[Listed records]:
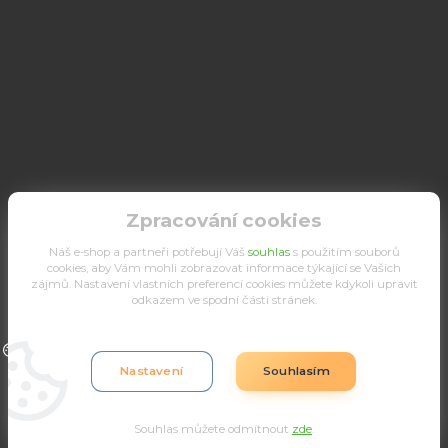
Zpracování cookies
Náš e-shop a partneři potřebují Váš
souhlas
s použitím souborů
cookies, aby Vám mohli zobrazovat informace týkající se Vašich
zájmů. Nastavení vlastních preferencí cookies můžete kdykoli upravit
odkazem ve spodní části stránek.
Upravit sběr cookies.
Nastavení
Souhlasím
Souhlas můžete odmítnout
zde
.
Vytvořeno na
Eshop-rychle.cz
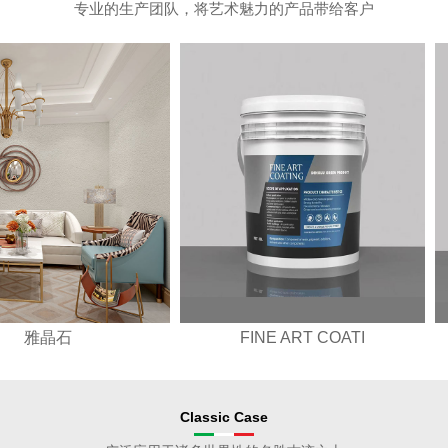
专业的生产团队，将艺术魅力的产品带给客户
雅晶石
FINE ART COATI
Classic Case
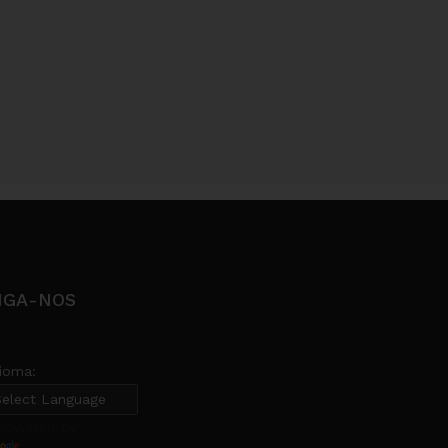
IGA-NOS
dioma:
owered by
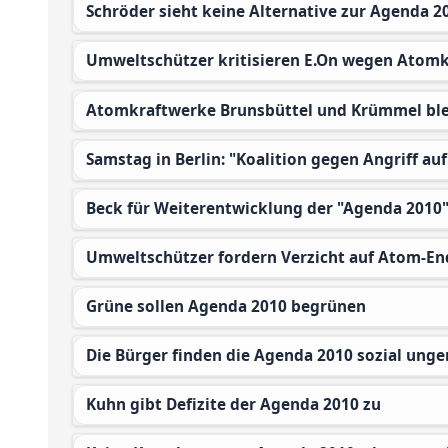
Schröder sieht keine Alternative zur Agenda 2
Umweltschützer kritisieren E.On wegen Atom
Atomkraftwerke Brunsbüttel und Krümmel bl
Samstag in Berlin: "Koalition gegen Angriff au
Beck für Weiterentwicklung der "Agenda 2010
Umweltschützer fordern Verzicht auf Atom-En
Grüne sollen Agenda 2010 begrünen
Die Bürger finden die Agenda 2010 sozial unge
Kuhn gibt Defizite der Agenda 2010 zu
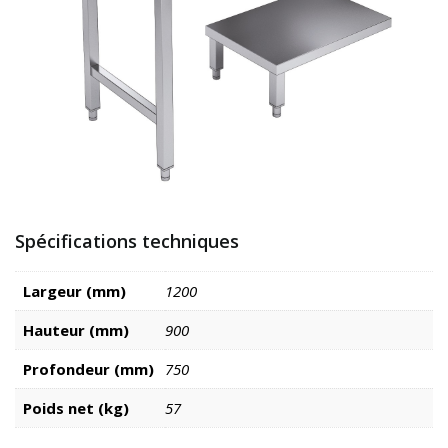
Spécifications techniques
Largeur (mm)
1200
Hauteur (mm)
900
Profondeur (mm)
750
Poids net (kg)
57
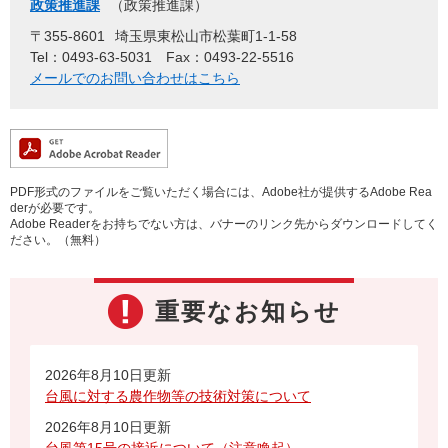
政策推進課
政策推進課
〒355-8601
埼玉県東松山市松葉町1-1-58
Tel：0493-63-5031
Fax：0493-22-5516
メールでのお問い合わせはこちら
PDF形式のファイルをご覧いただく場合には、Adobe社が提供するAdobe Rea
derが必要です。
Adobe Readerをお持ちでない方は、バナーのリンク先からダウンロードしてく
ださい。（無料）
重要なお知らせ
2026年8月10日更新
台風に対する農作物等の技術対策について
2026年8月10日更新
台風第15号の接近について（注意喚起）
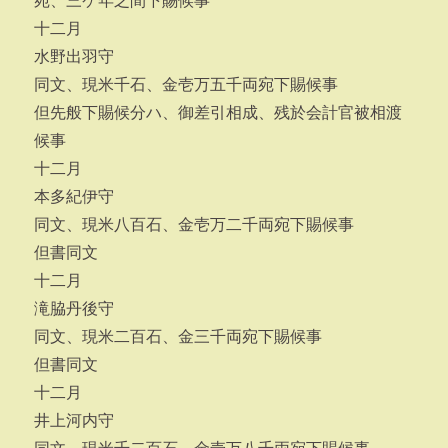
宛、三ケ年之間下賜候事
十二月
水野出羽守
同文、現米千石、金壱万五千両宛下賜候事
但先般下賜候分ハ、御差引相成、残於会計官被相渡
候事
十二月
本多紀伊守
同文、現米八百石、金壱万二千両宛下賜候事
但書同文
十二月
滝脇丹後守
同文、現米二百石、金三千両宛下賜候事
但書同文
十二月
井上河内守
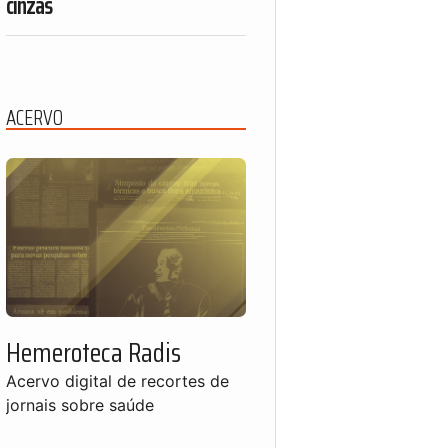
cinzas
ACERVO
Hemeroteca Radis
Acervo digital de recortes de
jornais sobre saúde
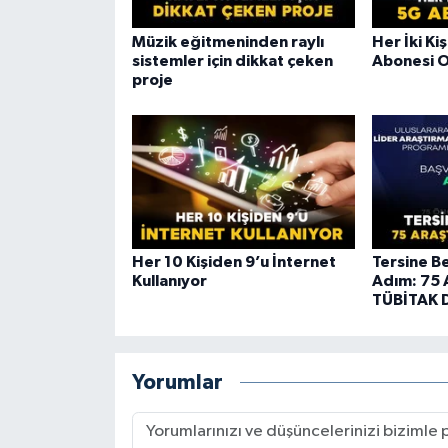
Müzik eğitmeninden raylı
Her İki Ki
sistemler için dikkat çeken
Abonesi 
proje
Her 10 Kişiden 9’u İnternet
Tersine B
Kullanıyor
Adım: 75 
TÜBİTAK 
Yorumlar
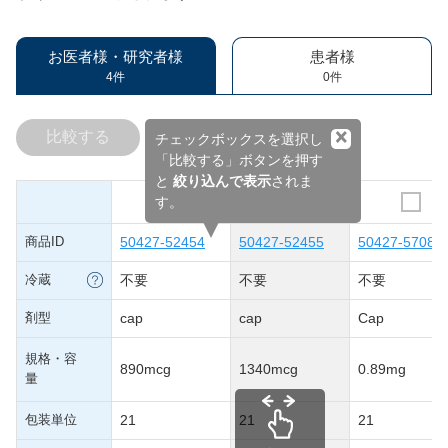
お医者様・研究者様
患者様
4件
0件
×
比較する
チェックボックスを選択し
「比較する」ボタンを押す
と
絞り込んで表示
されま
す。
商品ID
50427-52454
50427-52455
50427-57085
冷蔵
不要
不要
不要
剤型
cap
cap
Cap
規格・容
890mcg
1340mcg
0.89mg
量
包装単位
21
21
21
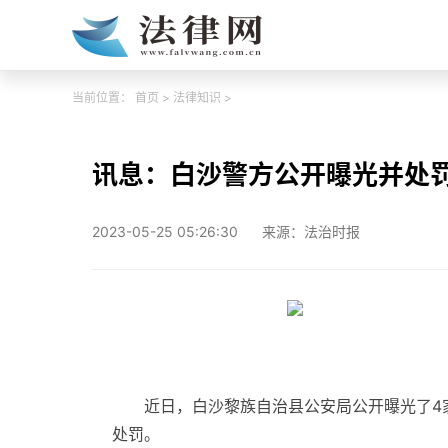
当前位置：
首页
>
法律知识
>
讯息：白沙警方公开曝光并处
2023-05-25 05:26:30
来源：法治时报
近日，白沙黎族自治县公安局公开曝光了4
处罚。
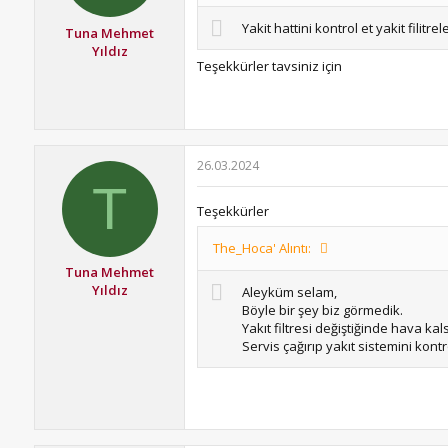
Yakit hattini kontrol et yakit filitrel
Tuna Mehmet
Yıldız
Teşekkürler tavsiniz için
26.03.2024
T
Teşekkürler
The_Hoca' Alıntı:
Tuna Mehmet
Yıldız
Aleyküm selam,
Böyle bir şey biz görmedik.
Yakıt filtresi değiştiğinde hava kal
Servis çağırıp yakıt sistemini kontr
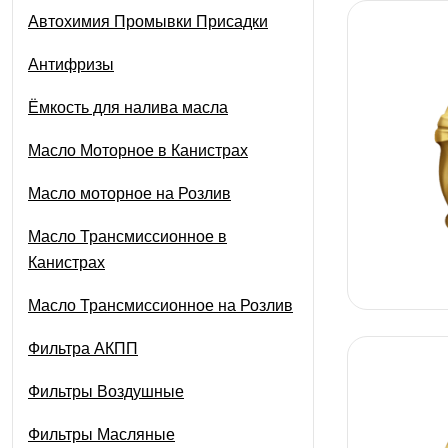
Автохимия Промывки Присадки
Антифризы
Ёмкость для налива масла
Масло Моторное в Канистрах
Масло моторное на Розлив
Масло Трансмиссионное в
Канистрах
Масло Трансмиссионное на Розлив
Фильтра АКПП
Фильтры Воздушные
Фильтры Масляные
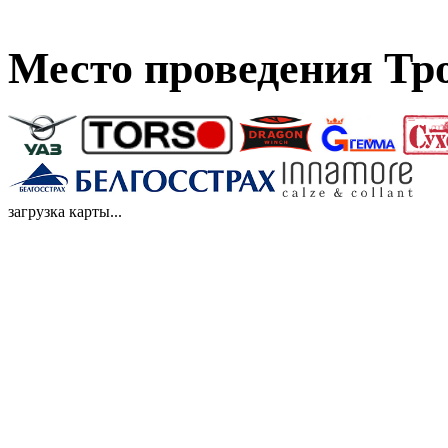
Место проведения Тр
загрузка карты...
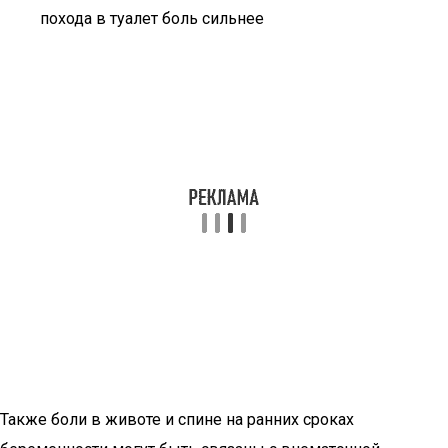
похода в туалет боль сильнее
Также боли в животе и спине на ранних сроках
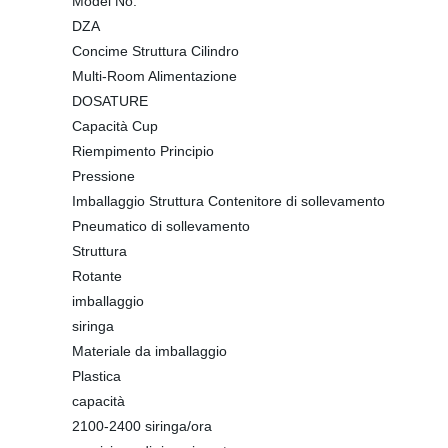
Model No.
DZA
Concime Struttura Cilindro
Multi-Room Alimentazione
DOSATURE
Capacità Cup
Riempimento Principio
Pressione
Imballaggio Struttura Contenitore di sollevamento
Pneumatico di sollevamento
Struttura
Rotante
imballaggio
siringa
Materiale da imballaggio
Plastica
capacità
2100-2400 siringa/ora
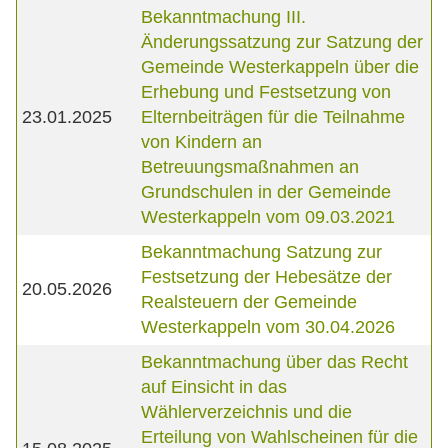
Bekanntmachung III.
Änderungssatzung zur Satzung der
Gemeinde Westerkappeln über die
Erhebung und Festsetzung von
23.01.2025
Elternbeiträgen für die Teilnahme
von Kindern an
Betreuungsmaßnahmen an
Grundschulen in der Gemeinde
Westerkappeln vom 09.03.2021
Bekanntmachung Satzung zur
Festsetzung der Hebesätze der
20.05.2026
Realsteuern der Gemeinde
Westerkappeln vom 30.04.2026
Bekanntmachung über das Recht
auf Einsicht in das
Wählerverzeichnis und die
Erteilung von Wahlscheinen für die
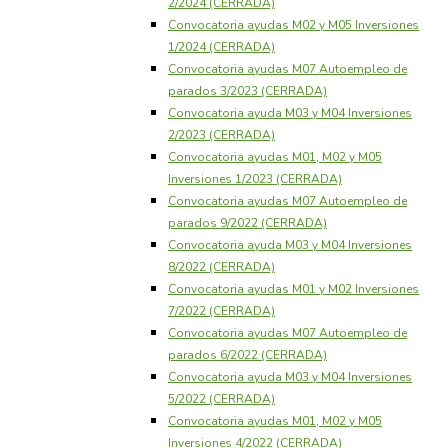
2/2024 (CERRADA)
Convocatoria ayudas M02 y M05 Inversiones
1/2024 (CERRADA)
Convocatoria ayudas M07 Autoempleo de
parados 3/2023 (CERRADA)
Convocatoria ayuda M03 y M04 Inversiones
2/2023 (CERRADA)
Convocatoria ayudas M01, M02 y M05
Inversiones 1/2023 (CERRADA)
Convocatoria ayudas M07 Autoempleo de
parados 9/2022 (CERRADA)
Convocatoria ayuda M03 y M04 Inversiones
8/2022 (CERRADA)
Convocatoria ayudas M01 y M02 Inversiones
7/2022 (CERRADA)
Convocatoria ayudas M07 Autoempleo de
parados 6/2022 (CERRADA)
Convocatoria ayuda M03 y M04 Inversiones
5/2022 (CERRADA)
Convocatoria ayudas M01, M02 y M05
Inversiones 4/2022 (CERRADA)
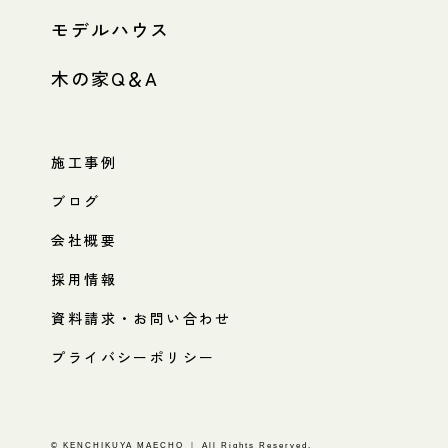
モデルハウス
木の家Q＆A
施工事例
ブログ
会社概要
採用情報
資料請求・お問い合わせ
プライバシーポリシー
© KENCHIKUYA MAECHO ｜ All Rights Reserved.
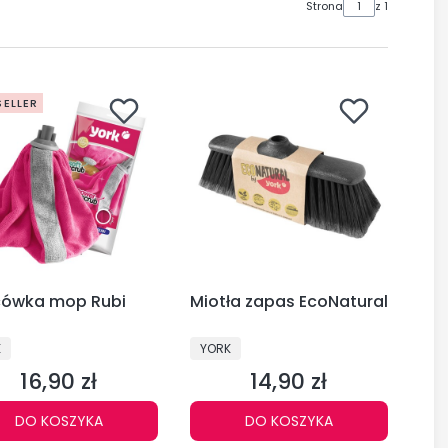
Strona
z 1
SELLER
ówka mop Rubi
Miotła zapas EcoNatural
UCENT
PRODUCENT
K
YORK
16,90 zł
14,90 zł
Cena
Cena
DO KOSZYKA
DO KOSZYKA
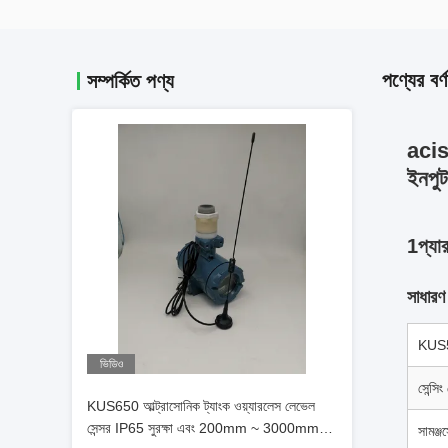
পণ্যের বর্ণ
সম্পর্কিত পণ্য
aci
ইনপুট
1প্যার
সাধারণ
KUS
ভিডিও
সেন্সিং 
KUS650 আল্ট্রাসোনিক ট্যাংক ওয়্যারলেস লেভেল
সেন্সর IP65 সুরক্ষা এবং 200mm ~ 3000mm
সামঞ্জ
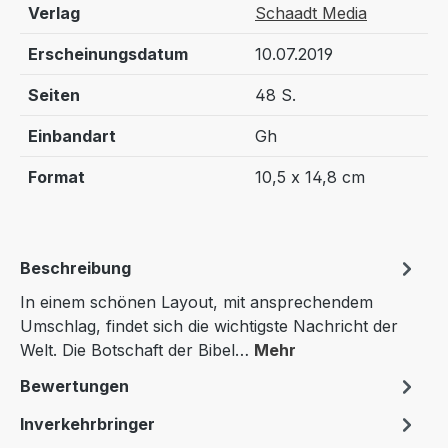
Verlag
Schaadt Media
Erscheinungsdatum
10.07.2019
Seiten
48 S.
Einbandart
Gh
Format
10,5 x 14,8 cm
Beschreibung
In einem schönen Layout, mit ansprechendem
Umschlag, findet sich die wichtigste Nachricht der
Welt. Die Botschaft der Bibel…
Mehr
Bewertungen
Inverkehrbringer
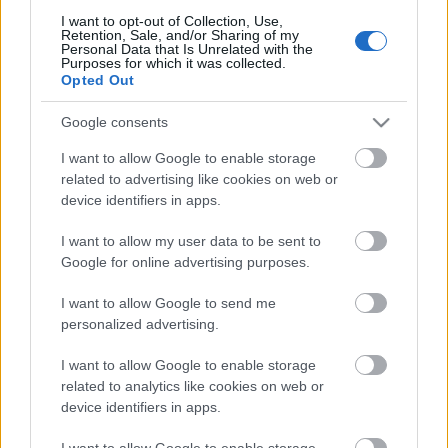
júliusának elején aztán ez is megtörtént, egy nem
I want to opt-out of Collection, Use,
túl…
Retention, Sale, and/or Sharing of my
Personal Data that Is Unrelated with the
Purposes for which it was collected.
Opted Out
Google consents
I want to allow Google to enable storage
related to advertising like cookies on web or
device identifiers in apps.
I want to allow my user data to be sent to
Google for online advertising purposes.
I want to allow Google to send me
personalized advertising.
I want to allow Google to enable storage
Csak úgy: towbarless aircraft tractor
related to analytics like cookies on web or
device identifiers in apps.
munkában
Hamster
•
2018. augusztus 03.
11
I want to allow Google to enable storage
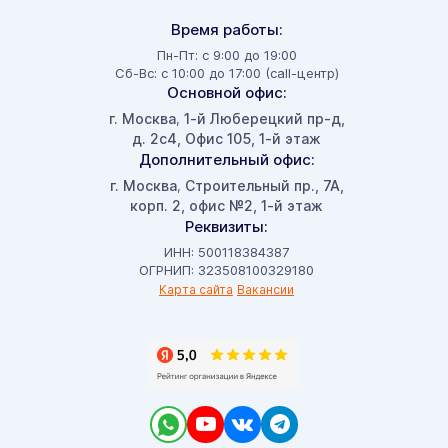
Время работы:
Пн-Пт: с 9:00 до 19:00
Сб-Вс: с 10:00 до 17:00 (call-центр)
Основной офис:
г. Москва
1-й Люберецкий пр-д,
,
д. 2с4, Офис 105, 1-й этаж
Дополнительный офис:
г. Москва
Строительный пр., 7А,
,
корп. 2, офис №2, 1-й этаж
Реквизиты:
ИНН: 500118384387
ОГРНИП: 323508100329180
Карта сайта
Вакансии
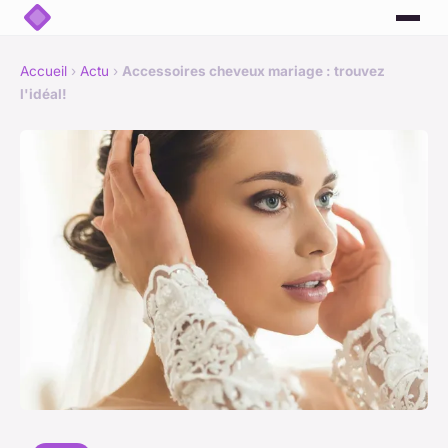
Accueil
›
Actu
›
Accessoires cheveux mariage : trouvez
l'idéal!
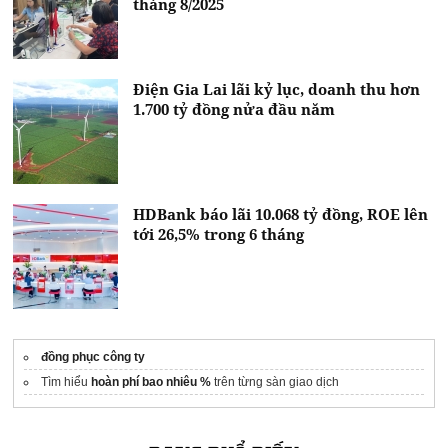
tháng 8/2025
Điện Gia Lai lãi kỷ lục, doanh thu hơn
1.700 tỷ đồng nửa đầu năm
HDBank báo lãi 10.068 tỷ đồng, ROE lên
tới 26,5% trong 6 tháng
đồng phục công ty
Tìm hiểu
hoàn phí bao nhiêu %
trên từng sàn giao dịch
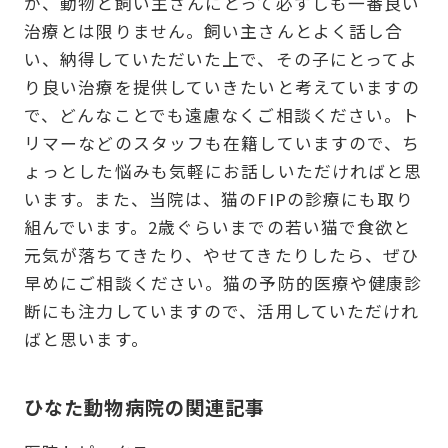
が、動物と飼い主さんにとって必ずしも一番良い
治療とは限りません。飼い主さんとよく話し合
い、納得していただいた上で、その子にとってよ
り良い治療を提供していきたいと考えていますの
で、どんなことでも遠慮なくご相談ください。ト
リマーなどのスタッフも在籍していますので、ち
ょっとした悩みも気軽にお話しいただければと思
います。また、当院は、猫のFIPの診療にも取り
組んでいます。2歳ぐらいまでの若い猫で食欲と
元気が落ちてきたり、やせてきたりしたら、ぜひ
早めにご相談ください。猫の予防的医療や健康診
断にも注力していますので、活用していただけれ
ばと思います。
ひなた動物病院の関連記事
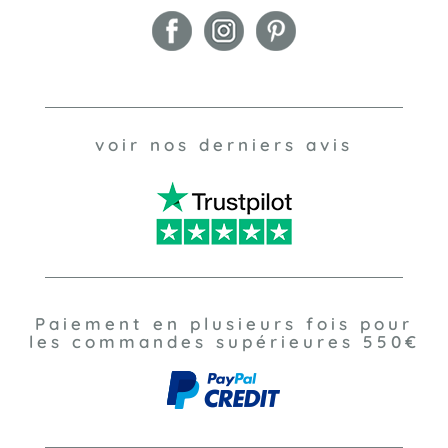
voir nos derniers avis
Paiement en plusieurs fois pour
les commandes supérieures 550€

[What is needed]: Please count the lines above that hold the string "Nastavení" and reply with the number alone.

[Answer box]: 2